#### [Aim of the task]
Nothing in the data may change. Copy all of it exactly.

#### [Source material]
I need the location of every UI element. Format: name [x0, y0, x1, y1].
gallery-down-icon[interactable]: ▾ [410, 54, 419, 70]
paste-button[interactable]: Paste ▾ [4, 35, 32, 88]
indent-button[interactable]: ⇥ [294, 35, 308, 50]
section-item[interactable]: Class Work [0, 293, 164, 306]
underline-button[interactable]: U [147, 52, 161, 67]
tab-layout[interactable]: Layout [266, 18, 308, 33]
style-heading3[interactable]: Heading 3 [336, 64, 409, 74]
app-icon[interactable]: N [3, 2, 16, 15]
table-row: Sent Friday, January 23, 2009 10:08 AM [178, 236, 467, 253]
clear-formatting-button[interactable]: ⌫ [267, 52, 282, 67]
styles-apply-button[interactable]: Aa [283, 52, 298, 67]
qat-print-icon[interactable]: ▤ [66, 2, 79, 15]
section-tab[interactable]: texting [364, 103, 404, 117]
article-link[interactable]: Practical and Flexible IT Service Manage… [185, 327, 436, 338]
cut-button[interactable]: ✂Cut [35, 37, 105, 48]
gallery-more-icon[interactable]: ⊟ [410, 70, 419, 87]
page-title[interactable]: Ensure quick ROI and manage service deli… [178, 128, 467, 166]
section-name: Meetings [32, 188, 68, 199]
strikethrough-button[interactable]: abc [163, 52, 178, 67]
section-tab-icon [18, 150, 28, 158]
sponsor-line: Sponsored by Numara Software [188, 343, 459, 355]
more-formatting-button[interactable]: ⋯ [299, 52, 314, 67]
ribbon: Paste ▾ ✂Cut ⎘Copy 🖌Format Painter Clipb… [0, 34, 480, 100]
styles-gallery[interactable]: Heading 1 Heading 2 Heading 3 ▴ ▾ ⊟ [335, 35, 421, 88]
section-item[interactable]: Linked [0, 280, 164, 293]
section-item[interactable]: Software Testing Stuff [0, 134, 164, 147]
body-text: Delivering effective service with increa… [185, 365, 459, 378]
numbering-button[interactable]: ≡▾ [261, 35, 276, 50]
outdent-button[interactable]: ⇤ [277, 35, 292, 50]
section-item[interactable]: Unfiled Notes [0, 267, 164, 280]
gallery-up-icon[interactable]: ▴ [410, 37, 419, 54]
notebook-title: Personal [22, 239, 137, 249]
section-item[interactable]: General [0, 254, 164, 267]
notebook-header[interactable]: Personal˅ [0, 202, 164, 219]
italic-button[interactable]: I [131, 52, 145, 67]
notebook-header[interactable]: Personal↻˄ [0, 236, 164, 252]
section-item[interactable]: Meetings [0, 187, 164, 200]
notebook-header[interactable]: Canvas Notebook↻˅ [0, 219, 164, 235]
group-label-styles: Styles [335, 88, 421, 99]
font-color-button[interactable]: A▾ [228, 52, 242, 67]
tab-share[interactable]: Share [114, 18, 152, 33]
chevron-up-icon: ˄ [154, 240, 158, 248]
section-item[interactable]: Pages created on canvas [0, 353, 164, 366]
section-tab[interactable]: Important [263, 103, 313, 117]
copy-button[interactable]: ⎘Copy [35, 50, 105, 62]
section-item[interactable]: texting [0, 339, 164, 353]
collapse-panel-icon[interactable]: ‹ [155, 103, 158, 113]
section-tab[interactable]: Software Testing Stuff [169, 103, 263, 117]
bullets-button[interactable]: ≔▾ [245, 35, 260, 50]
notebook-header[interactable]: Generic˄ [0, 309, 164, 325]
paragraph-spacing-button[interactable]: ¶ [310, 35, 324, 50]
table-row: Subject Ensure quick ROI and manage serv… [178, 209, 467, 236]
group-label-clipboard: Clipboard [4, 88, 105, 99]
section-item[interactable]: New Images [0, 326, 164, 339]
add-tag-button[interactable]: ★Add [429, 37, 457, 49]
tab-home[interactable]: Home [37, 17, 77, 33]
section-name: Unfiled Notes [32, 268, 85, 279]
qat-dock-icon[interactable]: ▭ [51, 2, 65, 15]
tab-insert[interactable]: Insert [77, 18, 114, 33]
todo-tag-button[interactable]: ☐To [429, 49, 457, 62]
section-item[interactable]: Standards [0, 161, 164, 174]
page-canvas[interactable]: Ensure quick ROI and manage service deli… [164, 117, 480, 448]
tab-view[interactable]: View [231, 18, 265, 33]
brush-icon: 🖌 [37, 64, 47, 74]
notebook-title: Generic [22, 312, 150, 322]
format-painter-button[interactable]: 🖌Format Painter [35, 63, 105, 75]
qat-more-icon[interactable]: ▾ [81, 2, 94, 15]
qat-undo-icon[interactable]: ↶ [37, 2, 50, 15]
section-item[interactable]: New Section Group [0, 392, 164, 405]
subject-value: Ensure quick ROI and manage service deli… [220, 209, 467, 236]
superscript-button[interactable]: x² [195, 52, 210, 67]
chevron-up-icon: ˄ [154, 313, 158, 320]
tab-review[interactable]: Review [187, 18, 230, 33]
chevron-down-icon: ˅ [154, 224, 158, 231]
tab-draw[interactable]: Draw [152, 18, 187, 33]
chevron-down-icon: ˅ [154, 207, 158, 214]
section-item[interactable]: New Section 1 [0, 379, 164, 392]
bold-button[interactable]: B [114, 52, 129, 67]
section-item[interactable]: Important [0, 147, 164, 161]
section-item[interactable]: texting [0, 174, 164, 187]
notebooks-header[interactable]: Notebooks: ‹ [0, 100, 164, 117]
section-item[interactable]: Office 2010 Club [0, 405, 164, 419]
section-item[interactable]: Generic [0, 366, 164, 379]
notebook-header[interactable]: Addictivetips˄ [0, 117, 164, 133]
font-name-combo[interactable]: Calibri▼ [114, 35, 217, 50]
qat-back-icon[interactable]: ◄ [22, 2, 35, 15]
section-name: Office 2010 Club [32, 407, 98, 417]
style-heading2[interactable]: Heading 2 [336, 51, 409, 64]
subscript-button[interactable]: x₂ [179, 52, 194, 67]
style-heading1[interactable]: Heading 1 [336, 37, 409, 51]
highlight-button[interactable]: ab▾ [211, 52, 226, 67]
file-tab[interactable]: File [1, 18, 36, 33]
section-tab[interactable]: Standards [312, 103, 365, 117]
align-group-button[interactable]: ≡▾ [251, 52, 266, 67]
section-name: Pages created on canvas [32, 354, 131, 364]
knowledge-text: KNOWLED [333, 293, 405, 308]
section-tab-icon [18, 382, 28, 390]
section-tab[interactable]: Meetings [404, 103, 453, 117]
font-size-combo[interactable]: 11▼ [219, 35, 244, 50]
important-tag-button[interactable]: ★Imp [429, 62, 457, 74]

#### [Exercise solution]
I need the location of every UI element. Format: name [x0, y0, x1, y1].
gallery-down-icon[interactable]: ▾ [410, 54, 419, 70]
paste-button[interactable]: Paste ▾ [4, 35, 32, 88]
indent-button[interactable]: ⇥ [294, 35, 308, 50]
section-item[interactable]: Class Work [0, 293, 164, 306]
underline-button[interactable]: U [147, 52, 161, 67]
tab-layout[interactable]: Layout [266, 18, 308, 33]
style-heading3[interactable]: Heading 3 [336, 64, 409, 74]
app-icon[interactable]: N [3, 2, 16, 15]
table-row: Sent Friday, January 23, 2009 10:08 AM [178, 236, 467, 253]
clear-formatting-button[interactable]: ⌫ [267, 52, 282, 67]
styles-apply-button[interactable]: Aa [283, 52, 298, 67]
qat-print-icon[interactable]: ▤ [66, 2, 79, 15]
section-tab[interactable]: texting [364, 103, 404, 117]
article-link[interactable]: Practical and Flexible IT Service Manage… [185, 327, 436, 338]
cut-button[interactable]: ✂Cut [35, 37, 105, 48]
gallery-more-icon[interactable]: ⊟ [410, 70, 419, 87]
page-title[interactable]: Ensure quick ROI and manage service deli… [178, 128, 467, 166]
section-name: Meetings [32, 188, 68, 199]
strikethrough-button[interactable]: abc [163, 52, 178, 67]
section-tab-icon [18, 150, 28, 158]
sponsor-line: Sponsored by Numara Software [188, 343, 459, 355]
more-formatting-button[interactable]: ⋯ [299, 52, 314, 67]
ribbon: Paste ▾ ✂Cut ⎘Copy 🖌Format Painter Clipb… [0, 34, 480, 100]
styles-gallery[interactable]: Heading 1 Heading 2 Heading 3 ▴ ▾ ⊟ [335, 35, 421, 88]
section-item[interactable]: Linked [0, 280, 164, 293]
section-item[interactable]: Software Testing Stuff [0, 134, 164, 147]
body-text: Delivering effective service with increa… [185, 365, 459, 378]
numbering-button[interactable]: ≡▾ [261, 35, 276, 50]
outdent-button[interactable]: ⇤ [277, 35, 292, 50]
section-item[interactable]: Unfiled Notes [0, 267, 164, 280]
gallery-up-icon[interactable]: ▴ [410, 37, 419, 54]
notebook-title: Personal [22, 239, 137, 249]
section-item[interactable]: General [0, 254, 164, 267]
notebook-header[interactable]: Personal˅ [0, 202, 164, 219]
italic-button[interactable]: I [131, 52, 145, 67]
notebook-header[interactable]: Personal↻˄ [0, 236, 164, 252]
section-item[interactable]: Meetings [0, 187, 164, 200]
notebook-header[interactable]: Canvas Notebook↻˅ [0, 219, 164, 235]
group-label-styles: Styles [335, 88, 421, 99]
font-color-button[interactable]: A▾ [228, 52, 242, 67]
tab-share[interactable]: Share [114, 18, 152, 33]
chevron-up-icon: ˄ [154, 240, 158, 248]
section-item[interactable]: Pages created on canvas [0, 353, 164, 366]
section-tab[interactable]: Important [263, 103, 313, 117]
copy-button[interactable]: ⎘Copy [35, 50, 105, 62]
section-item[interactable]: texting [0, 339, 164, 353]
collapse-panel-icon[interactable]: ‹ [155, 103, 158, 113]
section-tab[interactable]: Software Testing Stuff [169, 103, 263, 117]
bullets-button[interactable]: ≔▾ [245, 35, 260, 50]
notebook-header[interactable]: Generic˄ [0, 309, 164, 325]
paragraph-spacing-button[interactable]: ¶ [310, 35, 324, 50]
table-row: Subject Ensure quick ROI and manage serv… [178, 209, 467, 236]
group-label-clipboard: Clipboard [4, 88, 105, 99]
section-item[interactable]: New Images [0, 326, 164, 339]
add-tag-button[interactable]: ★Add [429, 37, 457, 49]
tab-home[interactable]: Home [37, 17, 77, 33]
section-name: Unfiled Notes [32, 268, 85, 279]
qat-dock-icon[interactable]: ▭ [51, 2, 65, 15]
tab-insert[interactable]: Insert [77, 18, 114, 33]
todo-tag-button[interactable]: ☐To [429, 49, 457, 62]
section-item[interactable]: Standards [0, 161, 164, 174]
page-canvas[interactable]: Ensure quick ROI and manage service deli… [164, 117, 480, 448]
tab-view[interactable]: View [231, 18, 265, 33]
brush-icon: 🖌 [37, 64, 47, 74]
notebook-title: Generic [22, 312, 150, 322]
format-painter-button[interactable]: 🖌Format Painter [35, 63, 105, 75]
qat-more-icon[interactable]: ▾ [81, 2, 94, 15]
qat-undo-icon[interactable]: ↶ [37, 2, 50, 15]
section-item[interactable]: New Section Group [0, 392, 164, 405]
subject-value: Ensure quick ROI and manage service deli… [220, 209, 467, 236]
superscript-button[interactable]: x² [195, 52, 210, 67]
chevron-up-icon: ˄ [154, 313, 158, 320]
tab-review[interactable]: Review [187, 18, 230, 33]
chevron-down-icon: ˅ [154, 224, 158, 231]
tab-draw[interactable]: Draw [152, 18, 187, 33]
chevron-down-icon: ˅ [154, 207, 158, 214]
section-item[interactable]: New Section 1 [0, 379, 164, 392]
bold-button[interactable]: B [114, 52, 129, 67]
section-item[interactable]: Important [0, 147, 164, 161]
section-item[interactable]: texting [0, 174, 164, 187]
notebooks-header[interactable]: Notebooks: ‹ [0, 100, 164, 117]
section-item[interactable]: Office 2010 Club [0, 405, 164, 419]
section-item[interactable]: Generic [0, 366, 164, 379]
notebook-header[interactable]: Addictivetips˄ [0, 117, 164, 133]
font-name-combo[interactable]: Calibri▼ [114, 35, 217, 50]
qat-back-icon[interactable]: ◄ [22, 2, 35, 15]
section-name: Office 2010 Club [32, 407, 98, 417]
style-heading2[interactable]: Heading 2 [336, 51, 409, 64]
subscript-button[interactable]: x₂ [179, 52, 194, 67]
style-heading1[interactable]: Heading 1 [336, 37, 409, 51]
highlight-button[interactable]: ab▾ [211, 52, 226, 67]
file-tab[interactable]: File [1, 18, 36, 33]
section-tab[interactable]: Standards [312, 103, 365, 117]
align-group-button[interactable]: ≡▾ [251, 52, 266, 67]
section-name: Pages created on canvas [32, 354, 131, 364]
knowledge-text: KNOWLED [333, 293, 405, 308]
section-tab-icon [18, 382, 28, 390]
section-tab[interactable]: Meetings [404, 103, 453, 117]
font-size-combo[interactable]: 11▼ [219, 35, 244, 50]
important-tag-button[interactable]: ★Imp [429, 62, 457, 74]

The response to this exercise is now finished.